I’m 23, I’ve been suicidal since I was 11. I don’t really know how it feels not to be depressed, I guess. Being this way has been its own vicious cycle. When I’m sad, I drive away the people I love. When I drive away the people I love, I feel worse. Then there is the other stuff, you know, letting people down just by being disappointing. Letting myself down too. I hate myself. I like to think that if suddenly some person came along and loved me unconditionally, it’d change things, but I know that isn’t true. I know what I am supposed to do: Let go of the past, love myself, and then the floodgates will open and in will pour the support and acceptance I’ve wanted since I was old enough to realize I didn’t have it.
Here’s what is getting me down these days
About two years ago I became really good friends with a group of girls online, people who I text-based roleplayed with. It started out the three of us, then became four. By a year ago I considered them my best friends. They were pretty much my tether to my sense of self-worth. Being around them was not only the highlight of my life, it was pretty much just like, my life. It was just awesome. I never laughed so much, I never felt so connected. I really felt like I belonged. I used to reflect on it, how great it was to have these friends that I felt so close to–lame, I know, but I totally did. I just felt like, this was it, my place in the world. Silly I guess.

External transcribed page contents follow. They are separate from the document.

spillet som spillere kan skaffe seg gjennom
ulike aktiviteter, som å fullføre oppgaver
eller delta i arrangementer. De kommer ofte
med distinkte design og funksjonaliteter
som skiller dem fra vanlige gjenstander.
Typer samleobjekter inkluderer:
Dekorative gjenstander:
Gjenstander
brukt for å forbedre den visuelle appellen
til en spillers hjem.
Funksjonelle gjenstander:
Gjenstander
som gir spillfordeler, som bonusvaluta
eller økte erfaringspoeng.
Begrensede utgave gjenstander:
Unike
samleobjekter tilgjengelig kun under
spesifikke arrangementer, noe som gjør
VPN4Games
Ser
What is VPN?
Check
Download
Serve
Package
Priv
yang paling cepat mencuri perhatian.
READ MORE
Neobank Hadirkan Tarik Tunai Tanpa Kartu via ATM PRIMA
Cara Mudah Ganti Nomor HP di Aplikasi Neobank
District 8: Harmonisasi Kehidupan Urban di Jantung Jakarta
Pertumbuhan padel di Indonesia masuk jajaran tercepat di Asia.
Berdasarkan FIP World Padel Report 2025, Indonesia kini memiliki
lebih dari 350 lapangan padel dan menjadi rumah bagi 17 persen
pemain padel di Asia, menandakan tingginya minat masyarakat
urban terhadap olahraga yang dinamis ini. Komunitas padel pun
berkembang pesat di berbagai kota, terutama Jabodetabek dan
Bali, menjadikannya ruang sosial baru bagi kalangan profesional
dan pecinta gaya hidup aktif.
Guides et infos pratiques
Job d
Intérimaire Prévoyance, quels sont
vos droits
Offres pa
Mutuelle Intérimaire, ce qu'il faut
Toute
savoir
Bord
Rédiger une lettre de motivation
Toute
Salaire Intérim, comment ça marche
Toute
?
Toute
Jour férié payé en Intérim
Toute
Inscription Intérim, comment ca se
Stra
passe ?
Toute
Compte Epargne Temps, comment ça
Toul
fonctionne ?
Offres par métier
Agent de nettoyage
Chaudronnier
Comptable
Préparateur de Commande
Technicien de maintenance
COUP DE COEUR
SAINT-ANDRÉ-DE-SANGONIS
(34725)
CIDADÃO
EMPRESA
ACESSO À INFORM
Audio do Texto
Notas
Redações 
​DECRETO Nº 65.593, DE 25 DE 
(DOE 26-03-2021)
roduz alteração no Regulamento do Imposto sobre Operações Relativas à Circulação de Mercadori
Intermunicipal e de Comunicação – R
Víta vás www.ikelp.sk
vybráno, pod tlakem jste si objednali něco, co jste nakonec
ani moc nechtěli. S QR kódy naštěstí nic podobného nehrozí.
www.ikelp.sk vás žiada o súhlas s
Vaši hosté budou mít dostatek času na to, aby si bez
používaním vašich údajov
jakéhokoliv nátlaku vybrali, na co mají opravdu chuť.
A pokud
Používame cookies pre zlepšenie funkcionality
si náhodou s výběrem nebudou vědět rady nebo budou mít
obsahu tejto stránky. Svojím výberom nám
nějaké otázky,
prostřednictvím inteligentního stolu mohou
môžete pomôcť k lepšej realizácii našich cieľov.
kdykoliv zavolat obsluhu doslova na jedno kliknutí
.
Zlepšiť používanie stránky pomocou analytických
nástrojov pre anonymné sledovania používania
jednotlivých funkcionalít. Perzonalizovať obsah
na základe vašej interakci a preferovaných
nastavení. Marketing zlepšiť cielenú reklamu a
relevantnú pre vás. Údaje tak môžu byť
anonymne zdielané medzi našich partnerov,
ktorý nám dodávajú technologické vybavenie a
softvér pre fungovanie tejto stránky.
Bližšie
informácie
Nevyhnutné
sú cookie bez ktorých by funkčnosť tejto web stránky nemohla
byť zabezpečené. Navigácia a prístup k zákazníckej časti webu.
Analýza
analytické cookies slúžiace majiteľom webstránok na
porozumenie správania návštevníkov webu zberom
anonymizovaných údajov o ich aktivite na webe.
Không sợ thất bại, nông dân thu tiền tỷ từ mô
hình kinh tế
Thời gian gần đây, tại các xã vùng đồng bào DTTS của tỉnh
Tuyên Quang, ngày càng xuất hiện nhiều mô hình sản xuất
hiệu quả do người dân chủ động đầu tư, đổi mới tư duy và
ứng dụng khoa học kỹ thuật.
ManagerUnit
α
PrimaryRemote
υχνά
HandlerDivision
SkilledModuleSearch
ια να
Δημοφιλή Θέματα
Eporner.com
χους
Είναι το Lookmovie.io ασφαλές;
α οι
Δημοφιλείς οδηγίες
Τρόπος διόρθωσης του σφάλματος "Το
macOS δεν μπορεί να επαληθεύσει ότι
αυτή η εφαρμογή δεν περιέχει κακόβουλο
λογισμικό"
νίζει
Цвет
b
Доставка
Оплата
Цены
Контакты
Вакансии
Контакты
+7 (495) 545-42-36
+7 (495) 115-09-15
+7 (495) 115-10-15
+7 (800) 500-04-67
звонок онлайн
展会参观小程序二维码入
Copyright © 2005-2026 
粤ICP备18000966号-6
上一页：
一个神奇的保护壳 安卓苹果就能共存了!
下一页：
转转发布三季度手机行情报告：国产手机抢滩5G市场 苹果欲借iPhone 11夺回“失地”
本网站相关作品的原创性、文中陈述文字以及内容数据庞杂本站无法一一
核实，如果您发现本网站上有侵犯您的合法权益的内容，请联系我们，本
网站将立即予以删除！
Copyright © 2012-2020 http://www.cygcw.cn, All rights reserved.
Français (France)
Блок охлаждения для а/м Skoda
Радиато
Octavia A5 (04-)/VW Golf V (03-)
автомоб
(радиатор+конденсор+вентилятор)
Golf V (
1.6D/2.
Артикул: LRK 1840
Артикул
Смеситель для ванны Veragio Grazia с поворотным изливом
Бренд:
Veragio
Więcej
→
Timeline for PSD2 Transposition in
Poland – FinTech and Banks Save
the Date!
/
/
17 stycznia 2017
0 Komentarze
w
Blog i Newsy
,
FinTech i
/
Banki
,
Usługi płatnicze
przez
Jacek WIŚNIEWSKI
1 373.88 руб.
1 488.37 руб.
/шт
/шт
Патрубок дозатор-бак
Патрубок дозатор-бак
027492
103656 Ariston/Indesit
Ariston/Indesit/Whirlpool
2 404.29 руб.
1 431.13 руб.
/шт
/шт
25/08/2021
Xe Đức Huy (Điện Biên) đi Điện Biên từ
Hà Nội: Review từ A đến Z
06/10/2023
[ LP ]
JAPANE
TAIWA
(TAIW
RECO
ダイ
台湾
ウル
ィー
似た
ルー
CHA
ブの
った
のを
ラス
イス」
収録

I fucked it up, anyway. I got upset about some really stupid RP-related thing with the newest girl to come into the fold,Â and as a consequence another pretty much lost all respect for me and stopped caring entirely. Since she had started out as the friend in common for all of us and was sort of the focal point that kept us all talking regularly as a group (at least from my point of view), once she stopped caring, I just sort of stopped mattering. It was gradual, it took about three months to really become totally obvious that the situation was beyond repair. I started to get ignored more in group chats, not even invited the rest of the time, only talked to about RP stuff when it was necessary, etc. It was just like. Wow it was just the most fucking gutting experience I’ve had in recent memory, which I suppose makes me pretty lucky. I tried to sleep through each day as soon as I knew it wasn’t going to be the one to “change things”. If I got ignored then I just took a sleeping pill, went to bed, and hoped tomorrow would be different. It didn’t happen though. Eventually I realized trying to stay friends with them all was causing me more grief than separating myself would be. So that’s what I did.
It was my own fault. I’d probably already ruined it by weighing everyone down with my suicidal/depressed shit before that anyway, so maybe it was just one of the last straws. I’m sure by the end I wasn’t any fun to talk to. I can’t really blame her for not giving a shit about me. I only talk to one of them at all now and she’s got a great life going so there isn’t a lot of time–and I try not to purge all of my ludicrous self-loathing onto her, since it’s not her problem, and I’m fairly certain it hasn’t done me any favors in the past. I really miss them, and the group, and the feeling and whatever. Just the whole thing. It’s like this huge aching I can’t shake off. I really hate myself for fucking it up. Fuck. Sometimes I think about how it’d be if I could get ahold of some magical time traveling computer (lollamesthumanbeingalive) and get onto my IM a couple years ago and just talk to them again like before, and feel good again. Even briefly would be fine.
So that’s the major thing.
But there’s so much shit, I wouldn’t know where to start. I’ve driven so many people away. I’m nearly impossible to talk to when I get really depressed. Right now the guy I love is somewhere out there thinking about, I can only guess, how to tell me that we can’t work out as anything romantic because I’m too frustrating and a burden or what the fuck ever. I honestly can’t blame him. He’d be very right if he thought so.
So what it boils down to is that I want to die because I’m stuck. I’m in counseling and I’ve been trying for a really long time now to fix myself, and to see worth in me, and be less annoying and worth more and just a better person. I feel hopeless because there doesn’t seem to be a way to stop this. I feel like I will always be the thing that stands in my own way, and as such I will never get the sense of love and belonging I need so fucking badly. So I’ll just keep cycling around like a broken record, waiting for the momentum to run out.
Sorry this blog post sucks. I’m usually a better writer, I don’t know why I suck tonight.